=== DATASET EXCERPTS ===

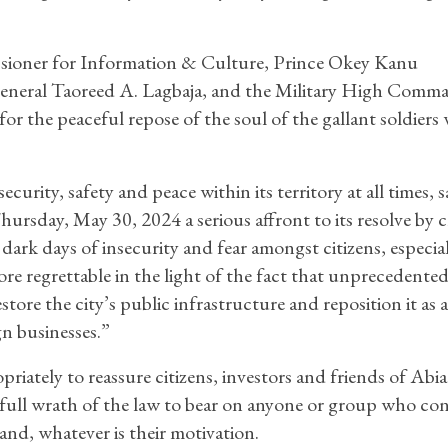
ssioner for Information & Culture, Prince Okey Kanu
General Taoreed A. Lagbaja, and the Military High Comm
or the peaceful repose of the soul of the gallant soldiers
rity, safety and peace within its territory at all times, 
rsday, May 30, 2024 a serious affront to its resolve by c
ark days of insecurity and fear amongst citizens, especial
ore regrettable in the light of the fact that unprecedente
tore the city’s public infrastructure and reposition it as 
gn businesses.”
tely to reassure citizens, investors and friends of Abia
e full wrath of the law to bear on anyone or group who con
land, whatever is their motivation.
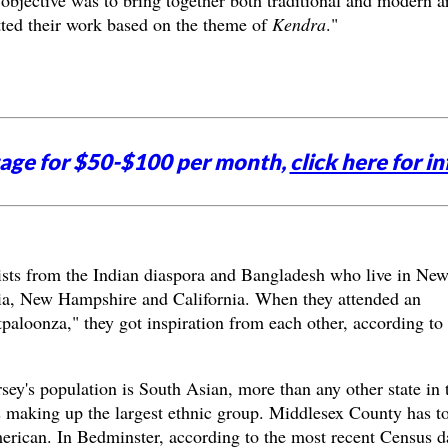
bjective was to bring together both traditional and modern ar
tted their work based on the theme of
Kendra
."
tage for $50-$100 per month,
click here for in
tists from the Indian diaspora and Bangladesh who live in Ne
ia, New Hampshire and California. When they attended an
rtpaloonza," they got inspiration from each other, according to
sey's population is South Asian, more than any other state in 
 making up the largest ethnic group. Middlesex County has t
merican. In Bedminster, according to the most recent Census d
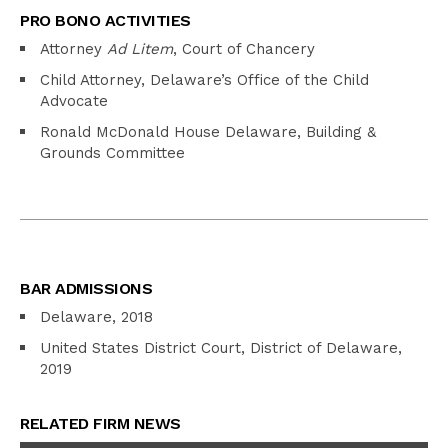
PRO BONO ACTIVITIES
Attorney
Ad Litem
, Court of Chancery
Child Attorney, Delaware’s Office of the Child
Advocate
Ronald McDonald House Delaware, Building &
Grounds Committee
BAR ADMISSIONS
Delaware, 2018
United States District Court, District of Delaware,
2019
RELATED FIRM NEWS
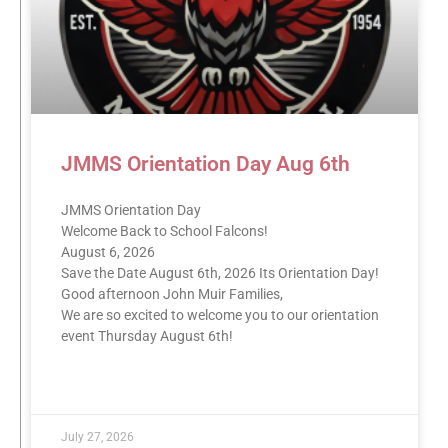
JMMS Orientation Day Aug 6th
JMMS Orientation Day
Welcome Back to School Falcons!
August 6, 2026
Save the Date August 6th, 2026 Its Orientation Day!
Good afternoon John Muir Families,
We are so excited to welcome you to our orientation
event Thursday August 6th!
READ MORE »
July 27, 2026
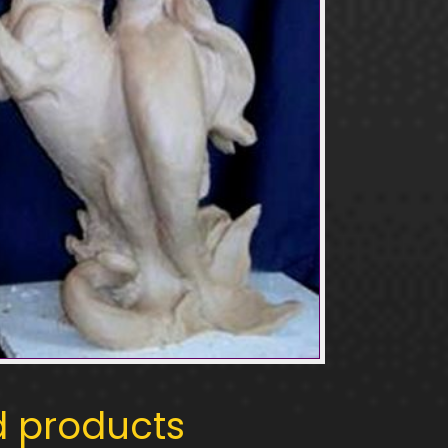
d products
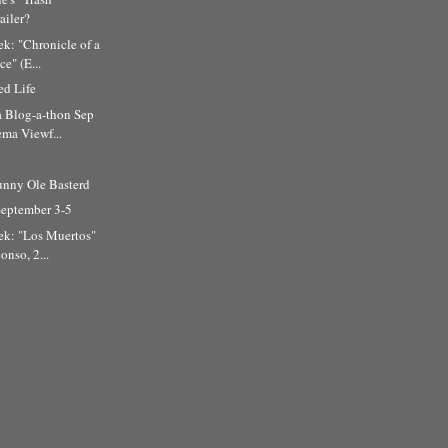
ailer?
k: "Chronicle of a
e" (E...
d Life
a Blog-a-thon Sep
ma Viewf...
unny Ole Basterd
September 3-5
ek: "Los Muertos"
onso, 2...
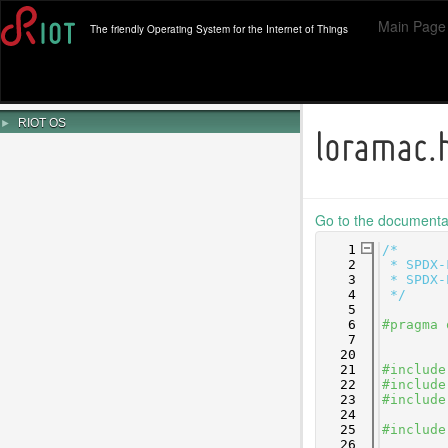
Main Page
The friendly Operating System for the Internet of Things
►
RIOT OS
loramac.
Go to the documentati
    1
/*
    2
 * SPDX-
    3
 * SPDX-
    4
 */
    5
    6
#pragma 
    7
   20
   21
#include
   22
#include
   23
#include
   24
   25
#include
   26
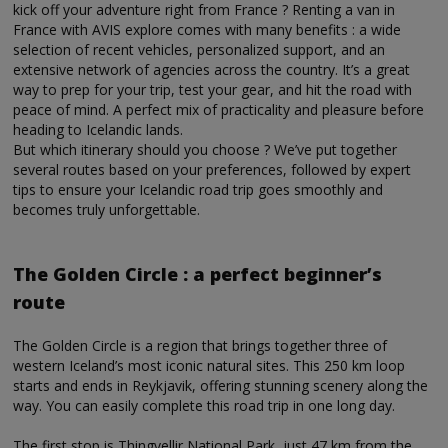
kick off your adventure right from France ? Renting a van in
France with AVIS explore comes with many benefits : a wide
selection of recent vehicles, personalized support, and an
extensive network of agencies across the country. It’s a great
way to prep for your trip, test your gear, and hit the road with
peace of mind. A perfect mix of practicality and pleasure before
heading to Icelandic lands.
But which itinerary should you choose ? We’ve put together
several routes based on your preferences, followed by expert
tips to ensure your Icelandic road trip goes smoothly and
becomes truly unforgettable.
The Golden Circle : a perfect beginner’s
route
The Golden Circle is a region that brings together three of
western Iceland’s most iconic natural sites. This 250 km loop
starts and ends in Reykjavik, offering stunning scenery along the
way. You can easily complete this road trip in one long day.
The first stop is Thingvellir National Park, just 47 km from the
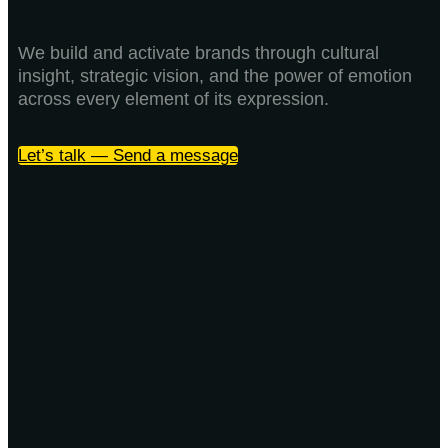
We build and activate brands through cultural
insight, strategic vision, and the power of emotion
across every element of its expression.
Let’s talk — Send a message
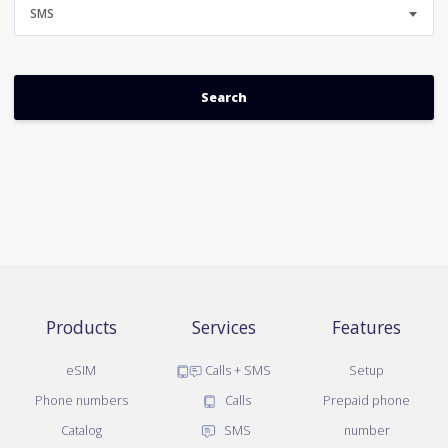
SMS
Products
Services
Features
eSIM
Calls + SMS
Setup
Phone numbers
Calls
Prepaid phone
Catalog
SMS
number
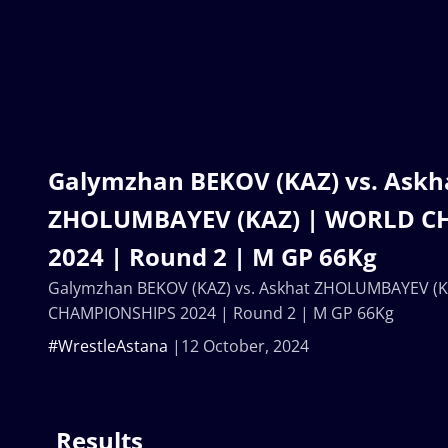
Galymzhan BEKOV (KAZ) vs. Askh
ZHOLUMBAYEV (KAZ) | WORLD C
2024 | Round 2 | M GP 66Kg
Galymzhan BEKOV (KAZ) vs. Askhat ZHOLUMBAYEV (
CHAMPIONSHIPS 2024 | Round 2 | M GP 66Kg
#WrestleAstana
12 October, 2024
Results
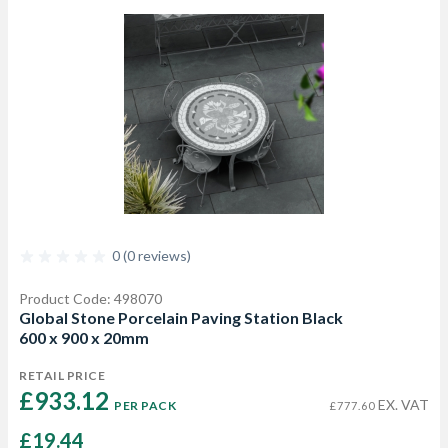
0 (0 reviews)
Product Code: 498070
Global Stone Porcelain Paving Station Black
600 x 900 x 20mm
RETAIL PRICE
£933.12 
EX. VAT
PER PACK
£777.60
£19.44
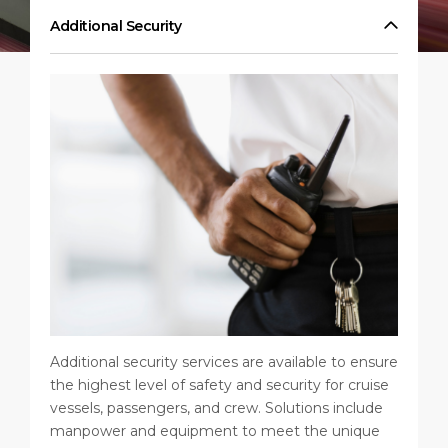
Short Trips
HSE
Career
Additional Security
PORT
Special Tips
Statistics
Media Center
ABOUT US
Public Holidays
Contact
DESTINATION
Additional security services are available to ensure
the highest level of safety and security for cruise
vessels, passengers, and crew. Solutions include
manpower and equipment to meet the unique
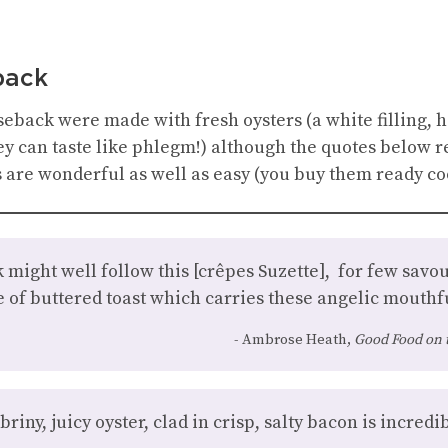
back
eback were made with fresh oysters (a white filling, h
ey can taste like phlegm!) although the quotes below r
are wonderful as well as easy (you buy them ready coo
 might well follow this [crêpes Suzette], for few sav
of buttered toast which carries these angelic mouthfu
Ambrose Heath,
Good Food on 
iny, juicy oyster, clad in crisp, salty bacon is incredibl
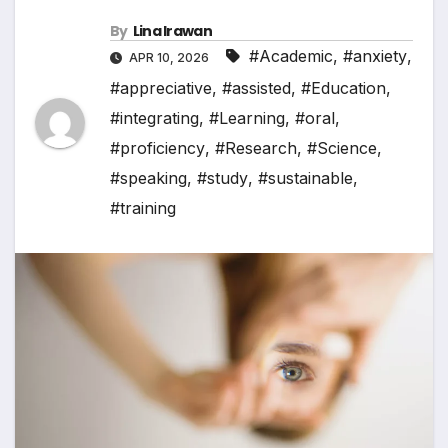
By
Lina Irawan
#Academic
,
#anxiety
,
APR 10, 2026
#appreciative
,
#assisted
,
#Education
,
#integrating
,
#Learning
,
#oral
,
#proficiency
,
#Research
,
#Science
,
#speaking
,
#study
,
#sustainable
,
#training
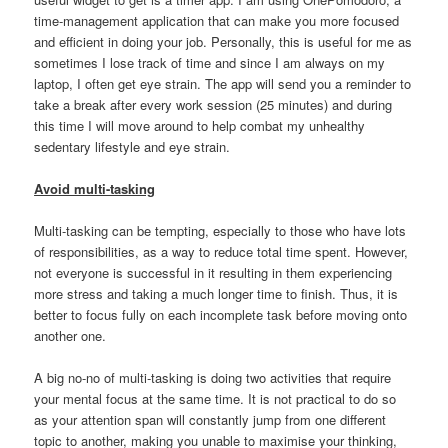
time-management application that can make you more focused
and efficient in doing your job. Personally, this is useful for me as
sometimes I lose track of time and since I am always on my
laptop, I often get eye strain. The app will send you a reminder to
take a break after every work session (25 minutes) and during
this time I will move around to help combat my unhealthy
sedentary lifestyle and eye strain.
Avoid multi-tasking
Multi-tasking can be tempting, especially to those who have lots
of responsibilities, as a way to reduce total time spent. However,
not everyone is successful in it resulting in them experiencing
more stress and taking a much longer time to finish. Thus, it is
better to focus fully on each incomplete task before moving onto
another one.
A big no-no of multi-tasking is doing two activities that require
your mental focus at the same time. It is not practical to do so
as your attention span will constantly jump from one different
topic to another, making you unable to maximise your thinking,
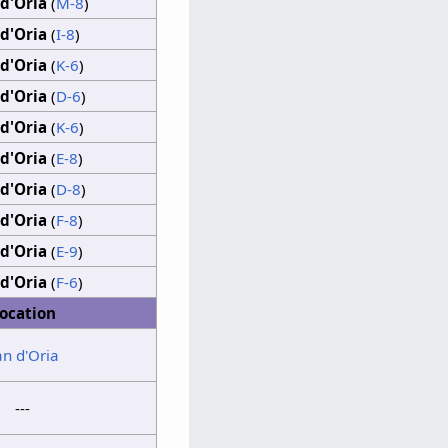
d'Oria
(
M-8
)
d'Oria
(
I-8
)
d'Oria
(
K-6
)
d'Oria
(
D-6
)
d'Oria
(
K-6
)
d'Oria
(
E-8
)
d'Oria
(
D-8
)
d'Oria
(
F-8
)
d'Oria
(
E-9
)
d'Oria
(
F-6
)
ocation
an d'Oria
---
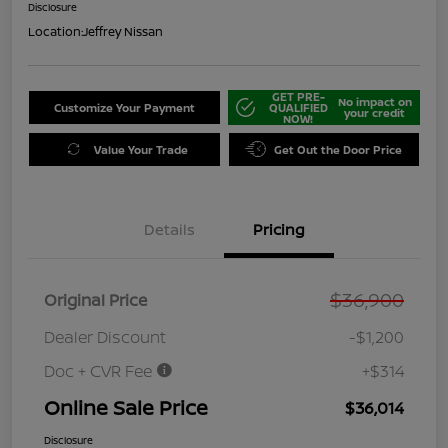
Disclosure
Location:
Jeffrey Nissan
GET PRE-
No impact on
Customize Your Payment
QUALIFIED
your credit
NOW!
Value Your Trade
Get Out the Door Price
Details
Pricing
$36,900
Original Price
Dealer Discount
-$1,200
Doc + CVR Fee
+$314
Online Sale Price
$36,014
Disclosure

===

TASK GOAL » All the records above must be retyped exactly, except for their pictures.

RESPONSE TO THE EXERCISE »
ssioner for Information & Culture, Prince Okey Kanu
General Taoreed A. Lagbaja, and the Military High Comm
or the peaceful repose of the soul of the gallant soldiers
rity, safety and peace within its territory at all times, 
rsday, May 30, 2024 a serious affront to its resolve by c
ark days of insecurity and fear amongst citizens, especial
ore regrettable in the light of the fact that unprecedente
tore the city’s public infrastructure and reposition it as 
gn businesses.”
tely to reassure citizens, investors and friends of Abia
e full wrath of the law to bear on anyone or group who con
land, whatever is their motivation.
bjective was to bring together both traditional and modern ar
tted their work based on the theme of
Kendra
."
tage for $50-$100 per month,
click here for in
tists from the Indian diaspora and Bangladesh who live in Ne
ia, New Hampshire and California. When they attended an
rtpaloonza," they got inspiration from each other, according to
sey's population is South Asian, more than any other state in 
 making up the largest ethnic group. Middlesex County has t
merican. In Bedminster, according to the most recent Census d
PRO BONO ACTIVITIES
Attorney
Ad Litem
, Court of Chancery
Child Attorney, Delaware’s Office of the Child
Advocate
Ronald McDonald House Delaware, Building &
Grounds Committee
BAR ADMISSIONS
Delaware, 2018
United States District Court, District of Delaware,
2019
RELATED FIRM NEWS
JMMS Orientation Day Aug 6th
JMMS Orientation Day
Welcome Back to School Falcons!
August 6, 2026
Save the Date August 6th, 2026 Its Orientation Day!
Good afternoon John Muir Families,
We are so excited to welcome you to our orientation
event Thursday August 6th!
READ MORE »
July 27, 2026
d products
ailer?
k: "Chronicle of a
e" (E...
d Life
a Blog-a-thon Sep
ma Viewf...
unny Ole Basterd
September 3-5
ek: "Los Muertos"
onso, 2...
Main Page
The friendly Operating System for the Internet of Things
►
RIOT OS
loramac.
Go to the documentati
    1
/*
    2
 * SPDX-
    3
 * SPDX-
    4
 */
    5
    6
#pragma 
    7
   20
   21
#include
   22
#include
   23
#include
   24
   25
#include
   26
kick off your adventure right from France ? Renting a van in
France with AVIS explore comes with many benefits : a wide
selection of recent vehicles, personalized support, and an
extensive network of agencies across the country. It’s a great
way to prep for your trip, test your gear, and hit the road with
peace of mind. A perfect mix of practicality and pleasure before
heading to Icelandic lands.
But which itinerary should you choose ? We’ve put together
several routes based on your preferences, followed by expert
tips to ensure your Icelandic road trip goes smoothly and
becomes truly unforgettable.
The Golden Circle : a perfect beginner’s
route
The Golden Circle is a region that brings together three of
western Iceland’s most iconic natural sites. This 250 km loop
starts and ends in Reykjavik, offering stunning scenery along the
way. You can easily complete this road trip in one long day.
The first stop is Thingvellir National Park, just 47 km from the
We build and activate brands through cultural
insight, strategic vision, and the power of emotion
across every element of its expression.
Let’s talk — Send a message
SMS
Products
Services
Features
eSIM
Calls + SMS
Setup
Phone numbers
Calls
Prepaid phone
Catalog
SMS
number
Galymzhan BEKOV (KAZ) vs. Askh
ZHOLUMBAYEV (KAZ) | WORLD C
2024 | Round 2 | M GP 66Kg
Galymzhan BEKOV (KAZ) vs. Askhat ZHOLUMBAYEV (
CHAMPIONSHIPS 2024 | Round 2 | M GP 66Kg
#WrestleAstana
12 October, 2024
Results
0 (0 reviews)
Product Code: 498070
Global Stone Porcelain Paving Station Black
600 x 900 x 20mm
RETAIL PRICE
£933.12 
EX. VAT
PER PACK
£777.60
£19.44
Short Trips
HSE
Career
Additional Security
PORT
Special Tips
Statistics
Media Center
ABOUT US
Public Holidays
Contact
DESTINATION
Additional security services are available to ensure
the highest level of safety and security for cruise
vessels, passengers, and crew. Solutions include
manpower and equipment to meet the unique
back
eback were made with fresh oysters (a white filling, h
ey can taste like phlegm!) although the quotes below r
are wonderful as well as easy (you buy them ready coo
 might well follow this [crêpes Suzette], for few sav
of buttered toast which carries these angelic mouthfu
Ambrose Heath,
Good Food on 
iny, juicy oyster, clad in crisp, salty bacon is incredibl
By
Lina Irawan
#Academic
,
#anxiety
,
APR 10, 2026
#appreciative
,
#assisted
,
#Education
,
#integrating
,
#Learning
,
#oral
,
#proficiency
,
#Research
,
#Science
,
#speaking
,
#study
,
#sustainable
,
#training
time-management application that can make you more focused
and efficient in doing your job. Personally, this is useful for me as
sometimes I lose track of time and since I am always on my
laptop, I often get eye strain. The app will send you a reminder to
take a break after every work session (25 minutes) and during
this time I will move around to help combat my unhealthy
sedentary lifestyle and eye strain.
Avoid multi-tasking
Multi-tasking can be tempting, especially to those who have lots
of responsibilities, as a way to reduce total time spent. However,
not everyone is successful in it resulting in them experiencing
more stress and taking a much longer time to finish. Thus, it is
better to focus fully on each incomplete task before moving onto
another one.
A big no-no of multi-tasking is doing two activities that require
your mental focus at the same time. It is not practical to do so
as your attention span will constantly jump from one different
topic to another, making you unable to maximise your thinking,
d'Oria
(
M-8
)
d'Oria
(
I-8
)
d'Oria
(
K-6
)
d'Oria
(
D-6
)
d'Oria
(
K-6
)
d'Oria
(
E-8
)
d'Oria
(
D-8
)
d'Oria
(
F-8
)
d'Oria
(
E-9
)
d'Oria
(
F-6
)
ocation
an d'Oria
---
Disclosure
Location:
Jeffrey Nissan
GET PRE-
No impact on
Customize Your Payment
QUALIFIED
your credit
NOW!
Value Your Trade
Get Out the Door Price
Details
Pricing
$36,900
Original Price
Dealer Discount
-$1,200
Doc + CVR Fee
+$314
Online Sale Price
$36,014
Disclosure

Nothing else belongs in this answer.